#### DATA EXCERPTS:
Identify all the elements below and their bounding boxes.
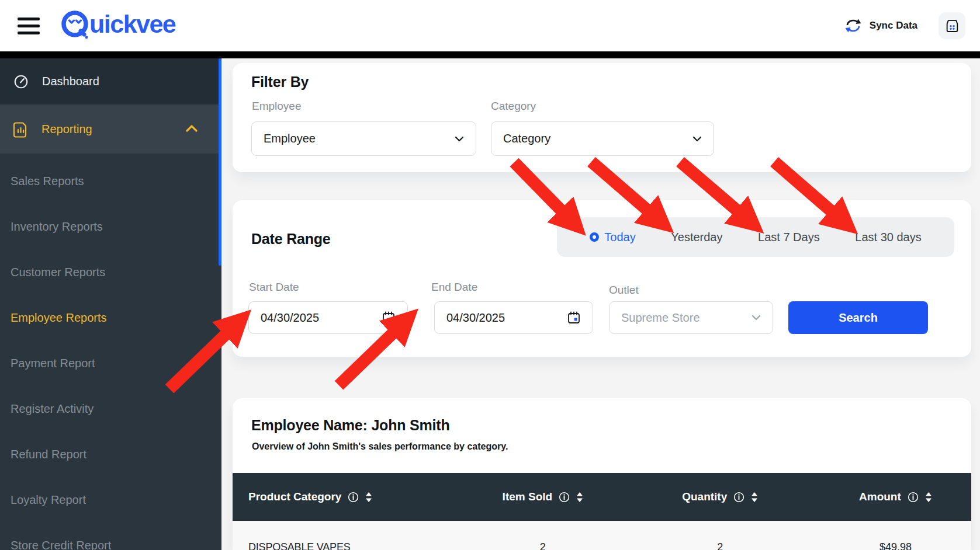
column-header-item-sold[interactable]: Item Sold (465, 490, 620, 503)
cell-item-sold: 2 (465, 541, 620, 550)
sync-data-button[interactable]: Sync Data (844, 18, 917, 33)
outlet-value: Supreme Store (621, 311, 700, 325)
sidebar-item-dashboard[interactable]: Dashboard (0, 58, 221, 105)
sort-icon[interactable] (925, 492, 932, 502)
sync-refresh-icon (844, 18, 863, 33)
column-label: Amount (859, 490, 901, 503)
store-icon (944, 18, 960, 34)
sidebar-item-sales-reports[interactable]: Sales Reports (0, 158, 221, 204)
sidebar: Dashboard Reporting Sales Reports Invent… (0, 58, 221, 550)
cell-quantity: 2 (621, 541, 820, 550)
employee-report-title: Employee Name: John Smith (251, 417, 450, 434)
start-date-label: Start Date (249, 281, 299, 294)
employee-filter-select[interactable]: Employee (251, 121, 476, 156)
chevron-down-icon (692, 136, 702, 142)
sidebar-item-payment-report[interactable]: Payment Report (0, 340, 221, 386)
sidebar-scrollbar[interactable] (219, 58, 221, 266)
employee-filter-label: Employee (252, 100, 302, 113)
employee-report-card: Employee Name: John Smith Overview of Jo… (233, 398, 971, 550)
filter-by-title: Filter By (251, 74, 309, 90)
chevron-down-icon (455, 136, 464, 142)
sidebar-item-label: Reporting (41, 123, 92, 136)
top-bar: uickvee Sync Data (0, 0, 980, 51)
start-date-value: 04/30/2025 (261, 311, 319, 325)
quick-option-last-7-days[interactable]: Last 7 Days (758, 231, 820, 244)
column-header-quantity[interactable]: Quantity (621, 490, 820, 503)
date-quick-options: Today Yesterday Last 7 Days Last 30 days (557, 217, 954, 257)
column-header-product-category[interactable]: Product Category (233, 490, 465, 503)
store-selector-button[interactable] (939, 12, 965, 39)
column-label: Item Sold (503, 490, 553, 503)
sidebar-item-loyalty-report[interactable]: Loyalty Report (0, 477, 221, 523)
end-date-label: End Date (431, 281, 477, 294)
end-date-value: 04/30/2025 (446, 311, 505, 325)
calendar-icon[interactable] (382, 311, 396, 325)
end-date-input[interactable]: 04/30/2025 (434, 301, 593, 334)
outlet-select[interactable]: Supreme Store (609, 301, 773, 334)
filter-by-card: Filter By Employee Employee Category Cat… (233, 63, 971, 172)
chevron-up-icon (185, 124, 198, 133)
category-filter-select[interactable]: Category (491, 121, 714, 156)
quick-option-yesterday[interactable]: Yesterday (671, 231, 722, 244)
radio-selected-icon (590, 232, 599, 242)
sidebar-item-inventory-reports[interactable]: Inventory Reports (0, 204, 221, 249)
sort-icon[interactable] (576, 492, 583, 502)
sort-icon[interactable] (365, 492, 372, 502)
reporting-document-icon (13, 121, 29, 138)
sidebar-item-customer-reports[interactable]: Customer Reports (0, 249, 221, 295)
sidebar-item-employee-reports[interactable]: Employee Reports (0, 295, 221, 340)
table-row[interactable]: DISPOSABLE VAPES 2 2 $49.98 (233, 521, 971, 550)
column-header-amount[interactable]: Amount (820, 490, 971, 503)
employee-report-subtitle: Overview of John Smith's sales performan… (252, 441, 508, 452)
dashboard-gauge-icon (13, 74, 29, 90)
quick-option-last-30-days[interactable]: Last 30 days (855, 231, 921, 244)
info-icon[interactable] (733, 492, 744, 503)
sidebar-item-register-activity[interactable]: Register Activity (0, 386, 221, 431)
quickvee-logo: uickvee (60, 8, 186, 43)
sidebar-item-refund-report[interactable]: Refund Report (0, 431, 221, 477)
category-filter-label: Category (491, 100, 536, 113)
sidebar-submenu: Sales Reports Inventory Reports Customer… (0, 154, 221, 550)
start-date-input[interactable]: 04/30/2025 (248, 301, 408, 334)
column-label: Product Category (248, 490, 341, 503)
sort-icon[interactable] (751, 492, 758, 502)
logo-text: uickvee (89, 10, 176, 38)
category-filter-value: Category (503, 132, 550, 145)
column-label: Quantity (682, 490, 727, 503)
cell-product-category: DISPOSABLE VAPES (233, 541, 465, 550)
employee-filter-value: Employee (264, 132, 316, 145)
header-divider (0, 51, 980, 58)
report-table-header: Product Category Item Sold Quantity (233, 473, 971, 521)
hamburger-menu-icon[interactable] (18, 15, 41, 37)
cell-amount: $49.98 (820, 541, 971, 550)
sidebar-item-label: Dashboard (42, 75, 99, 88)
info-icon[interactable] (559, 492, 570, 503)
chevron-down-icon (752, 315, 761, 321)
sync-data-label: Sync Data (870, 20, 917, 32)
sidebar-item-reporting[interactable]: Reporting (0, 105, 221, 154)
date-range-card: Date Range Today Yesterday Last 7 Days L… (233, 200, 971, 357)
outlet-label: Outlet (609, 284, 639, 297)
quick-option-label: Today (604, 231, 635, 244)
date-range-title: Date Range (251, 231, 331, 248)
search-button[interactable]: Search (788, 301, 928, 334)
info-icon[interactable] (348, 492, 359, 503)
sidebar-item-store-credit-report[interactable]: Store Credit Report (0, 523, 221, 550)
calendar-icon[interactable] (567, 311, 581, 325)
info-icon[interactable] (908, 492, 919, 503)
quick-option-today[interactable]: Today (590, 231, 635, 244)
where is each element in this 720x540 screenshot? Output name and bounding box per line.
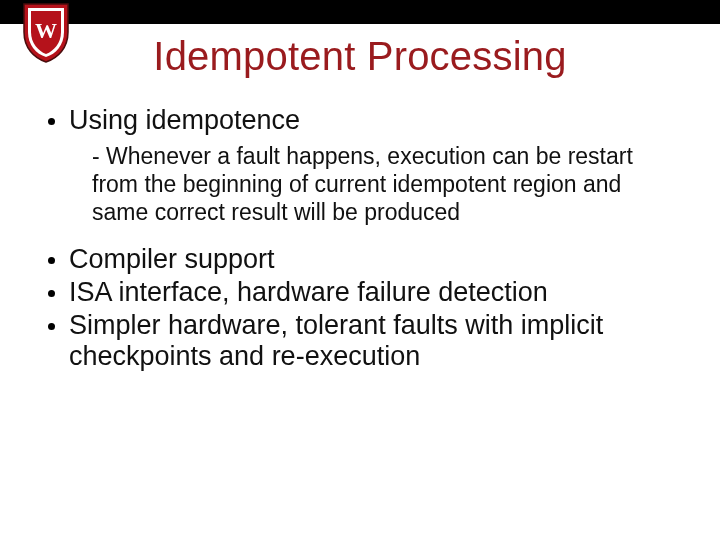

#### WORK REQUEST:
Say how many lines above hold the word "John", giving only the count.

#### TASK SOLUTION:
3